O assessor de Trump, Chris Lacivita, ataca o papel de Peter Mandelson como embaixador dos EUA e diz: ‘Ele deveria ficar em casa’
Mas, num sinal da natureza potencialmente tensa das relações transatlânticas na era de Trump, a escolha suscitou uma repreensão imediata de uma figura sénior da equipa eleitoral presidencial.
O co-gerente de campanha, Chris Lacivita, recorreu ao X para apontar a descrição anterior de Mandelson do líder republicano como “pouco menos que um nacionalista branco e um racista”. “Este governo do Reino Unido é especial – substitua o profissional respeitado mundialmente Ambo por um completo idiota, que deveria ficar em casa! Triste!” para publicar.
Estas duras críticas surgem na sequência da equipa de campanha de Trump acusar o Partido Trabalhista de Starmer de interferir durante as recentes eleições nos EUA devido a alegações de que funcionários do partido estavam a ajudar a sua rival democrata, Kamala Harris.
Entretanto, as críticas de Mandelson a Trump lembram os comentários insultuosos feitos pelo secretário dos Negócios Estrangeiros, David Lammy, que anteriormente descreveu o próximo presidente dos EUA como um “tirano” e “xenófobo”.
Lammy elogiou na sexta-feira a rica experiência de Mandelson em comércio, economia e política externa durante os seus anos no governo e no setor privado. Ele acrescentou: “Ele chegará a Washington, D.C., enquanto trabalhamos para aprofundar a nossa aliança duradoura com a próxima administração dos EUA, especialmente no que diz respeito ao crescimento e à segurança”.

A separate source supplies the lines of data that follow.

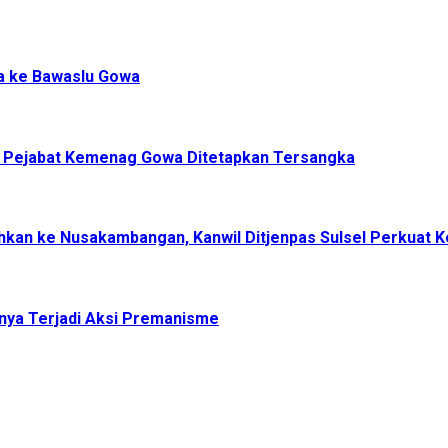
a ke Bawaslu Gowa
, Pejabat Kemenag Gowa Ditetapkan Tersangka
dahkan ke Nusakambangan, Kanwil Ditjenpas Sulsel Perkuat
nya Terjadi Aksi Premanisme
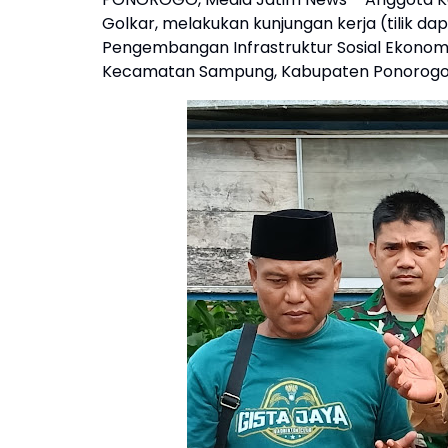
Golkar, melakukan kunjungan kerja (tilik da
Pengembangan Infrastruktur Sosial Ekonomi 
Kecamatan Sampung, Kabupaten Ponorogo, 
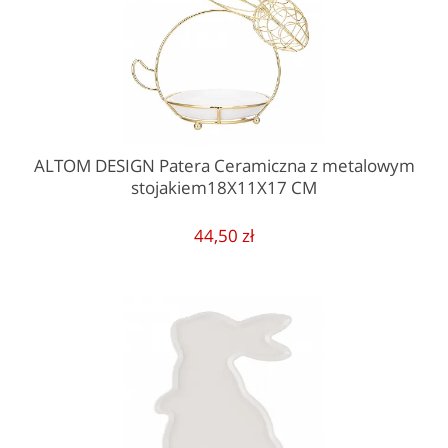
ALTOM DESIGN Patera Ceramiczna z metalowym
stojakiem18X11X17 CM
44,50 zł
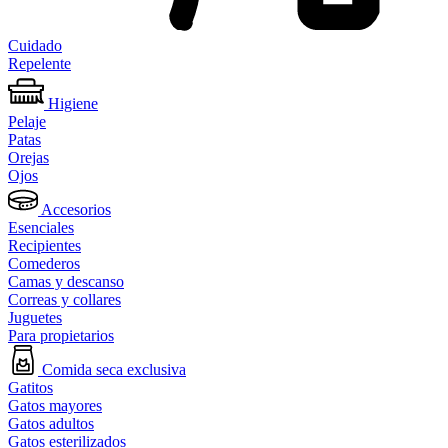
Cuidado
Repelente
Higiene
Pelaje
Patas
Orejas
Ojos
Accesorios
Esenciales
Recipientes
Comederos
Camas y descanso
Correas y collares
Juguetes
Para propietarios
Comida seca exclusiva
Gatitos
Gatos mayores
Gatos adultos
Gatos esterilizados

Mandelson, que atuou como Comissário de Comércio da UE de 2004 a 2008 e que também foi cofundador da consultoria internacional de políticas públicas Global Counsel, descreveu a sua nomeação como uma “grande honra”. Ele acrescentou: “Enfrentamos desafios na Grã-Bretanha, mas também enfrentamos grandes oportunidades”.

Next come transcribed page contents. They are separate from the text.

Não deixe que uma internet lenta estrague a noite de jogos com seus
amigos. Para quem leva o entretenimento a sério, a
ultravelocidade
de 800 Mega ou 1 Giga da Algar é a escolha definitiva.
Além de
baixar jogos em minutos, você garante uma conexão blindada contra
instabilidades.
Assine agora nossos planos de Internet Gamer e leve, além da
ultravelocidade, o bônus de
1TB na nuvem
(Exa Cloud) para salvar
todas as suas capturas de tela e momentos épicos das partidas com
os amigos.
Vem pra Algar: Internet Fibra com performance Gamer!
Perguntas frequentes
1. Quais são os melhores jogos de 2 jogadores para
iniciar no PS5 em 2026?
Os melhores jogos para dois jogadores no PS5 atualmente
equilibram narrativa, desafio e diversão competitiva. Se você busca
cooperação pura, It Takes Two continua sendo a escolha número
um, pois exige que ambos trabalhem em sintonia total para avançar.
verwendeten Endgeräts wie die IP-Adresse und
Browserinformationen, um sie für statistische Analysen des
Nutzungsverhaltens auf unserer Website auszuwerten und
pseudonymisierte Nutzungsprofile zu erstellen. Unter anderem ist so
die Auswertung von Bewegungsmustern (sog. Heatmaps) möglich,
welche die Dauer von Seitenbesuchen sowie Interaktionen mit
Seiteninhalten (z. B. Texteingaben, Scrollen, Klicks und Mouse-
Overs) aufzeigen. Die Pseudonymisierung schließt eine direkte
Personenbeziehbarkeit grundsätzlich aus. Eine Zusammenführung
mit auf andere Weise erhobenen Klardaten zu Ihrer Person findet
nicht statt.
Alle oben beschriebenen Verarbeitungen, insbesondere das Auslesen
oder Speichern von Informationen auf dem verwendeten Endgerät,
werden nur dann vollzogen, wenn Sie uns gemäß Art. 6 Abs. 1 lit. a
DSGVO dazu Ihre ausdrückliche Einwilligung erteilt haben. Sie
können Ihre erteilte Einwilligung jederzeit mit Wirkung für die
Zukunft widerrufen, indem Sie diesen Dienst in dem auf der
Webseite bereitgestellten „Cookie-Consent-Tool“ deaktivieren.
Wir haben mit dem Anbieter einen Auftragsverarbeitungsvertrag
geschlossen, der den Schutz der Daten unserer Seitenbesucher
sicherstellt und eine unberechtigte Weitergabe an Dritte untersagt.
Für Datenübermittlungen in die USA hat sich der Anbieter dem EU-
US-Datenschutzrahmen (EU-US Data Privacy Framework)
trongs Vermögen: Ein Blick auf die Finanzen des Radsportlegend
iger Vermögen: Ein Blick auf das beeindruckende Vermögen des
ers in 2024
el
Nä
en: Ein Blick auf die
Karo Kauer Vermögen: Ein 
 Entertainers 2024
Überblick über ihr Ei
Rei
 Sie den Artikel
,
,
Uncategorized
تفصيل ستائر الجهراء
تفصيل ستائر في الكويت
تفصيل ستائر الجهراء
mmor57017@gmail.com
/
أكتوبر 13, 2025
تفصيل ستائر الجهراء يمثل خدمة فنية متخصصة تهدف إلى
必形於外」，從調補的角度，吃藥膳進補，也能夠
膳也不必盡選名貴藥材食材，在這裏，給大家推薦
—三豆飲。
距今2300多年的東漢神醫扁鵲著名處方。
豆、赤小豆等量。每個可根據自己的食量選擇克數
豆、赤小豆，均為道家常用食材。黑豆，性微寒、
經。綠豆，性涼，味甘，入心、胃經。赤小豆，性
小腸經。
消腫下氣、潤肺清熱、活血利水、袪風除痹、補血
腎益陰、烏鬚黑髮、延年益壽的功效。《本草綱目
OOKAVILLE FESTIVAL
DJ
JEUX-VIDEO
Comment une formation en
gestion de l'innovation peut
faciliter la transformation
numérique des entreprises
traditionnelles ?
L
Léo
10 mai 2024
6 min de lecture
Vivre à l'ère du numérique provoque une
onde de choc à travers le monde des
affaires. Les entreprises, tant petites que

“Seria uma honra trabalhar com o governo para proporcionar estas oportunidades, tanto para a nossa economia como para a segurança da nossa nação, e para fortalecer a nossa aliança histórica com os Estados Unidos.”
Ele elogiou seu antecessor
Mandelson é a primeira nomeação política para o cargo de enviado dos EUA em décadas. A Grã-Bretanha geralmente escolhe diplomatas experientes para serem embaixadores.
Em sua declaração, Starmer agradeceu a Piers “por seu serviço inestimável nos últimos quatro anos e, especialmente, pela sabedoria e apoio inabalável que ela me forneceu pessoalmente desde julho”. Ele observou que ela “fez história como a primeira mulher a ocupar o cargo de embaixadora britânica nos Estados Unidos”, acrescentando que era “uma representante proeminente do nosso país no exterior”.
O regresso de Mandelson a um papel governamental proeminente marca um regresso notável para um político que esteve no governo do Reino Unido pela última vez quando Gordon Brown era primeiro-ministro no final dos anos 2000.
Ele foi o principal arquiteto da reformulação da marca do Partido Trabalhista na década de 1990, depois de passar quase duas décadas fora do poder, tornando-se uma das figuras políticas mais polêmicas do país. Mandelson, um aliado próximo do ex-primeiro-ministro Tony Blair, chefiou vários departamentos governamentais no Reino Unido entre 1998 e 2001, mas renunciou duas vezes após se envolver em escândalos. Ele então retornou surpresa ao governo por 18 meses em 2008.
Mais recentemente, atuou como membro da não eleita Câmara dos Lordes britânica, a câmara alta do Parlamento.
Esta história foi obtida de agências terceirizadas. A Mid-day não assume qualquer responsabilidade por sua confiabilidade, confiabilidade, confiabilidade e dados de texto. Mid-day Management/mid-day.com reserva-se o direito exclusivo de alterar, excluir ou remover Conteúdo (sem aviso prévio) a seu exclusivo critério, por qualquer motivo.